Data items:

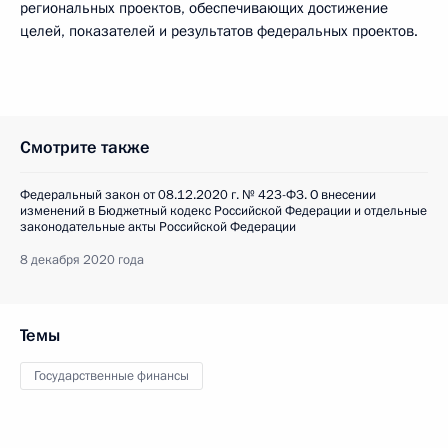
региональных проектов, обеспечивающих достижение
целей, показателей и результатов федеральных проектов.
Смотрите также
Федеральный закон от 08.12.2020 г. № 423-ФЗ. О внесении
изменений в Бюджетный кодекс Российской Федерации и отдельные
законодательные акты Российской Федерации
8 декабря 2020 года
Темы
Государственные финансы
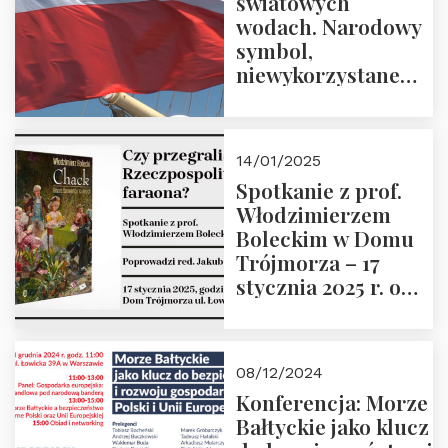
światowych
Stawrowski
wodach. Narodowy
symbol,
niewykorzystane
możliwości i
wyzwania
przyszłości
14/01/2025
Spotkanie z prof.
Włodzimierzem
Boleckim w Domu
Trójmorza – 17
stycznia 2025 r. o
godz. 18:00.
Prowadzi red. Jakub
Moroz
08/12/2024
Konferencja: Morze
Bałtyckie jako klucz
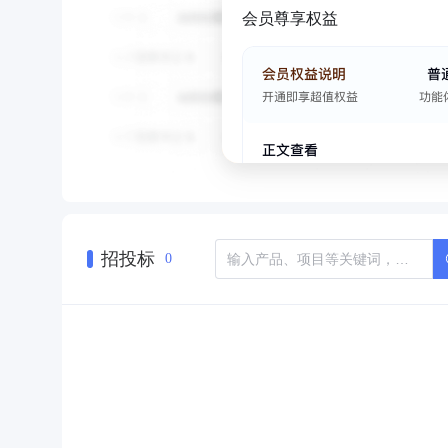
会员尊享权益
招投标
0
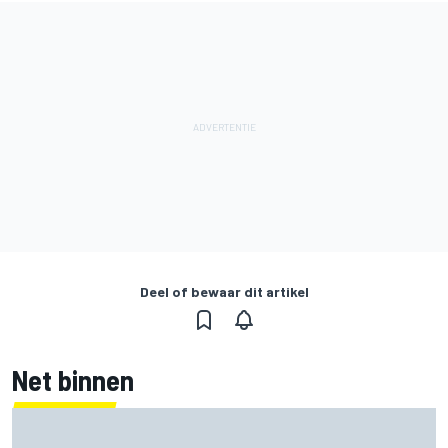
Deel of bewaar dit artikel
Net binnen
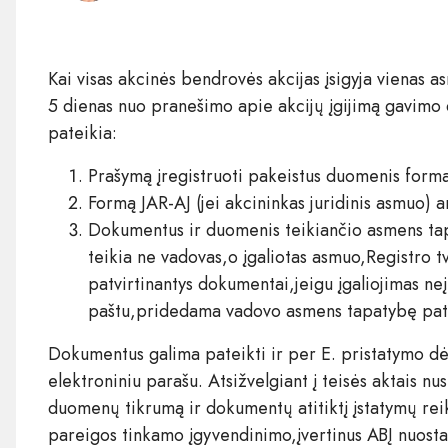
Kai visas akcinės bendrovės akcijas įsigyja vienas
5 dienas nuo pranešimo apie akcijų įgijimą gavimo d
pateikia:
Prašymą įregistruoti pakeistus duomenis forma
Formą JAR-AJ (jei akcininkas juridinis asmuo) a
Dokumentus ir duomenis teikiančio asmens ta
teikia ne vadovas,o įgaliotas asmuo,Registro tva
patvirtinantys dokumentai,jeigu įgaliojimas ne
paštu,pridedama vadovo asmens tapatybę patv
Dokumentus galima pateikti ir per E. pristatymo dė
elektroniniu parašu. Atsižvelgiant į teisės aktais nu
duomenų tikrumą ir dokumentų atitiktį įstatymų rei
pareigos tinkamo įgyvendinimo,įvertinus ABĮ nuostat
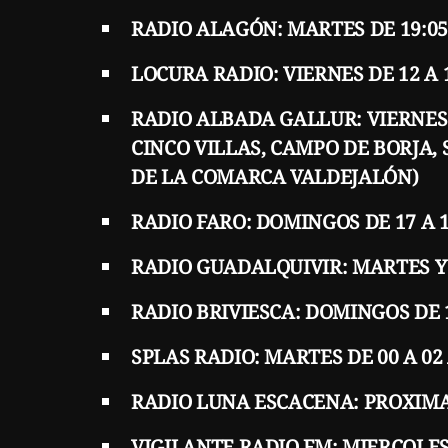
RADIO ALAGÓN: MARTES DE 19:05 
LOCURA RADIO: VIERNES DE 12 A 1
RADIO ALBADA GALLUR: VIERNES 
CINCO VILLAS, CAMPO DE BORJA,
DE LA COMARCA VALDEJALÓN)
RADIO FARO: DOMINGOS DE 17 A 1
RADIO GUADALQUIVIR: MARTES Y J
RADIO BRIVIESCA: DOMINGOS DE 1
SPLAS RADIO: MARTES DE 00 A 0
RADIO LUNA ESCACENA: PROXIM
VIGILANTE RADIO FM: MIERCOLES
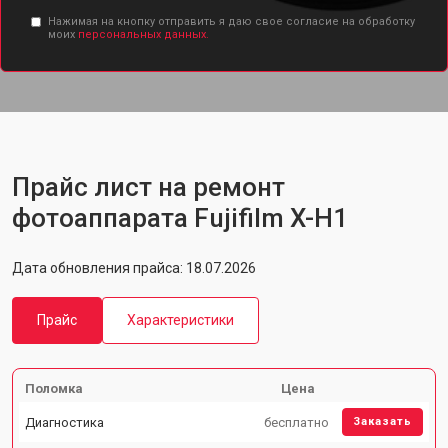
Нажимая на кнопку отправить я даю свое согласие на обработку
моих
персональных данных.
Прайс лист на ремонт
фотоаппарата Fujifilm X-H1
Дата обновления прайса: 18.07.2026
Прайс
Характеристики
Поломка
Цена
Диагностика
бесплатно
Заказать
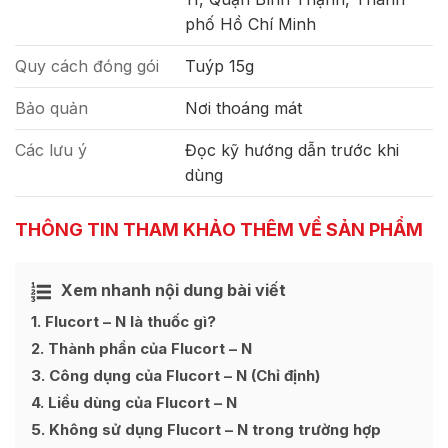
phố Hồ Chí Minh
Quy cách đóng gói
Tuýp 15g
Bảo quản
Nơi thoáng mát
Các lưu ý
Đọc kỹ hướng dẫn trước khi
dùng
THÔNG TIN THAM KHẢO THÊM VỀ SẢN PHẨM
Xem nhanh nội dung bài viết
Ẩn
[
]
1
Flucort – N là thuốc gì?
2
Thành phần của Flucort – N
3
Công dụng của Flucort – N (Chỉ định)
4
Liều dùng của Flucort – N
5
Không sử dụng Flucort – N trong trường hợp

● **ACTIVITY**
Copy out each line of the data where the string "Российской" appears.

● **RESPONSE BELOW**
изменений в Бюджетный кодекс Российской Федерации и отдельные
законодательные акты Российской Федерации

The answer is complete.